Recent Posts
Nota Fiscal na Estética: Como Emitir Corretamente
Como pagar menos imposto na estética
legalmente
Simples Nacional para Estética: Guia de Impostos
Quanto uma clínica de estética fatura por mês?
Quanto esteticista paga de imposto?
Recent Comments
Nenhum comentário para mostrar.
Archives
****************************************
> [WHAT THIS TASK INVOLVES]: The records above are to be repeated exactly, in their entirety.

> [SOLUTION TO THE PROBLEM]:
Recent Posts
Nota Fiscal na Estética: Como Emitir Corretamente
Como pagar menos imposto na estética
legalmente
Simples Nacional para Estética: Guia de Impostos
Quanto uma clínica de estética fatura por mês?
Quanto esteticista paga de imposto?
Recent Comments
Nenhum comentário para mostrar.
Archives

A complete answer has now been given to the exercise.